Regarding the temperature effect on wireline, the three most important factors from an operating perspective are understanding the tension profile, temperature profile, and exposure time.
In general, the earth has a temperature gradient that is well known and is inconsistent from one geographic region to the next. For example, the bottom hole temperature at 12,000 feet in Texas can range from 120°F to 320°F. Flowing wells in production testing applications will change the natural temperature gradient; uphole wellbore temperatures become much hotter than the thermal gradient would predict. Even stranger, the temperature gradient in steam injection and SAGD (Steam Assisted Gravity Drainage) wells can be upside down, where the hottest part of the wellbore is the wellhead and the coolest part is the bottom hole.
Typical tension profiles for an ideal vertical well have the full weight of tools and cable at the top of the well, which drops to the weight of the tool at the bottom, similar to the profile shown below. Today, a large percentage of wells are deviated or horizontal, which changes the ideal tension profiles. Abnormal well conditions, pump-down operations, excessive tool drag, stuck tools, or the tool or cable being differentially stuck will result in the tension profile changing dramatically and a higher percentage of the full load moving to a point in the cable different from the drum or wellhead.

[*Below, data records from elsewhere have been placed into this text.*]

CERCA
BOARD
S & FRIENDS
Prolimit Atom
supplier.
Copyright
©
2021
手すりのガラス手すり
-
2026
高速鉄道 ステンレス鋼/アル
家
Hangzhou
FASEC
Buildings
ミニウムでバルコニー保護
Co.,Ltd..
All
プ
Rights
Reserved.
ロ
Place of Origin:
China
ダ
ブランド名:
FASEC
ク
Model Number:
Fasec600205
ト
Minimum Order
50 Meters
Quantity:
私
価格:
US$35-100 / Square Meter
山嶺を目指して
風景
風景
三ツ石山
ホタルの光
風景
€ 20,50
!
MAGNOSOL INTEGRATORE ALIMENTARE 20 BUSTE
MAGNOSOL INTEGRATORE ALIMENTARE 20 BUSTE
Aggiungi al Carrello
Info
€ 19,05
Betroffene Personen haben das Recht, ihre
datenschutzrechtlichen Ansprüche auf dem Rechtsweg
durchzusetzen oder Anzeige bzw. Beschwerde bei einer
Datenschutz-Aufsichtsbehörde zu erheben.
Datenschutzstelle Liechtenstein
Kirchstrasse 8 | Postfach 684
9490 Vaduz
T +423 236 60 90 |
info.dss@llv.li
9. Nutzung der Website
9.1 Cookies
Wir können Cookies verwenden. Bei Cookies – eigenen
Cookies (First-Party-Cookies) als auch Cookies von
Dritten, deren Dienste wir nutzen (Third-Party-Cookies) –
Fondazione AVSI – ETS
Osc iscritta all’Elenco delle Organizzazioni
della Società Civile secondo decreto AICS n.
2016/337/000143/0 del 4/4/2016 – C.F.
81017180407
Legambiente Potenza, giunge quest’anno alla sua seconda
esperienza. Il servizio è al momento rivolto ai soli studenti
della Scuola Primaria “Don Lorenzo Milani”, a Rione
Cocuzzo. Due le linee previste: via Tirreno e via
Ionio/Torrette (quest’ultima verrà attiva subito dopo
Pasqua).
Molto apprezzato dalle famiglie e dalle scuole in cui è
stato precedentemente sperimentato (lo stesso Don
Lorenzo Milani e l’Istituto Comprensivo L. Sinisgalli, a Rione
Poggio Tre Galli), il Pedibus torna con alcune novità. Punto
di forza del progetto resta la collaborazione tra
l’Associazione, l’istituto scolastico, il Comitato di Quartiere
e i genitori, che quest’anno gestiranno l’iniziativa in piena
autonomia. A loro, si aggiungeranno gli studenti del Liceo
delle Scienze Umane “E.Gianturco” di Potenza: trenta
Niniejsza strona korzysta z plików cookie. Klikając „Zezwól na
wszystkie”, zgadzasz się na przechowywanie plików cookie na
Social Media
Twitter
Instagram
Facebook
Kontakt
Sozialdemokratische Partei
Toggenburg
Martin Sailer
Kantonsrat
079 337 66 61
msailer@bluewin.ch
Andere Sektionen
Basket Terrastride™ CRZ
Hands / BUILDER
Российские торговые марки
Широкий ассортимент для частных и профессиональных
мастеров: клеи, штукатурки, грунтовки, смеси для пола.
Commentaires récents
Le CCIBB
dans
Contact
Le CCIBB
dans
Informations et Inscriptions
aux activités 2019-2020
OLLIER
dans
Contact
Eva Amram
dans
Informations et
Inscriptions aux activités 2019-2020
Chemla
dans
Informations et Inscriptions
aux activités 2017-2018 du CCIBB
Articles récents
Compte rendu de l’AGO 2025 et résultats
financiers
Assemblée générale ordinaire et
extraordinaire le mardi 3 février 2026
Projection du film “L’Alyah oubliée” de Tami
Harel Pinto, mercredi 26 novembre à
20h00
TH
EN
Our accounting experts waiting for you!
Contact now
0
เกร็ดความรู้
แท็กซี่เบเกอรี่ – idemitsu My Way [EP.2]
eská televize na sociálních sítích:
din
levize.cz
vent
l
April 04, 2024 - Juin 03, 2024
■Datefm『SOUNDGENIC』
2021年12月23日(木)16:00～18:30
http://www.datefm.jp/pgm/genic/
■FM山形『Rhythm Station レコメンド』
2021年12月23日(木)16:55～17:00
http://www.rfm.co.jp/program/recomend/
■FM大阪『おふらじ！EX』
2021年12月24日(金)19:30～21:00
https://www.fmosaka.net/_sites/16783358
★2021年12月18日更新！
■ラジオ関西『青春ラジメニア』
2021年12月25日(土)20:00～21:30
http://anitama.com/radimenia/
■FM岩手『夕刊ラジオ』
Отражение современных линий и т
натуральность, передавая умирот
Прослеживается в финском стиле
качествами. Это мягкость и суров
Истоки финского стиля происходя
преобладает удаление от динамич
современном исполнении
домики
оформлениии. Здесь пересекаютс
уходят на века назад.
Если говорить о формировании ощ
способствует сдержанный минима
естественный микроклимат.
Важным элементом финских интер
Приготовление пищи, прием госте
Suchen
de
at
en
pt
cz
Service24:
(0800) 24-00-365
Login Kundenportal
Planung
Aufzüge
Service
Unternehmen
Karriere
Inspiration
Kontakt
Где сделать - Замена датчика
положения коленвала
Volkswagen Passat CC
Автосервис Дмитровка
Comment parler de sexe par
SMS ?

In an ideal well, the highest tensions are at the lowest temperatures, and the lowest tensions are at the highest temperatures. With the growth of the horizontal market and advancements in thermal technologies today, this is only sometimes the case. Combining the higher temperatures with higher tensions creates a challenging environment for the wireline and one that the operator needs to be aware of.
As the wireline enters the wellbore, it increases in temperature over time. For example, in a dry gas well, it takes about one hour for the core of a 9/32-inch cable to increase in temperature from 60°F to 450°F. The same cable in a fluid-filled well may heat up in several minutes. If you can perform the operations in less time, the plastic remains hard, and there is less potential for damage to the cable. In most wells, the time duration of exposure to the cable at the highest temperature is the least because this peak temperature occurs at the deepest part of the well. However, this is not always the case, as previously discussed. Understanding the relationship between time, temperature, and tension helps to ensure you select the best cable for your operations.
To achieve the most extended life from cables operating under elevated temperatures, it is imperative that you first start with a manufacturer that understands the intricacies of working in these harsh environments and has invested in the equipment and expertise to manufacture the best possible product. Combining field experience with manufacturing expertise to select the best cable to meet your operating parameters and ensuring the cable remains in excellent working condition are key to success. Quality’s constant development of process improvements, unique synchronous drive system, advanced extrusion system, and search for new and improved products have kept Quality at the forefront of higher success in deep/hot challenging wellbore environments.